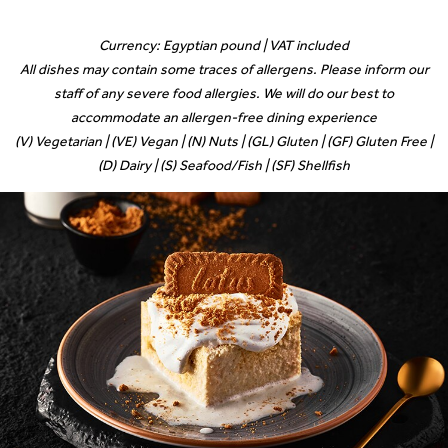
Currency: Egyptian pound | VAT included
All dishes may contain some traces of allergens. Please inform our
staff of any severe food allergies. We will do our best to
accommodate an allergen-free dining experience
(V) Vegetarian | (VE) Vegan | (N) Nuts | (GL) Gluten | (GF) Gluten Free |
(D) Dairy | (S) Seafood/Fish | (SF) Shellfish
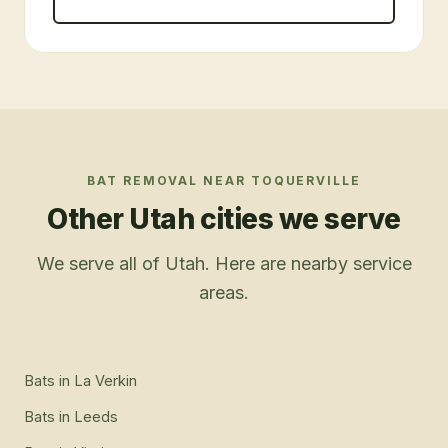
BAT REMOVAL
NEAR
TOQUERVILLE
Other Utah cities we serve
We serve all of Utah. Here are nearby service
areas.
Bats
in
La Verkin
Bats
in
Leeds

• Description of the task
Would you return exactly the lines from the one containing "We serve all of Utah. Here are nearby service" through the end of the listing, both included, and only them?

• Exercise result
We serve all of Utah. Here are nearby service
areas.
Bats
in
La Verkin
Bats
in
Leeds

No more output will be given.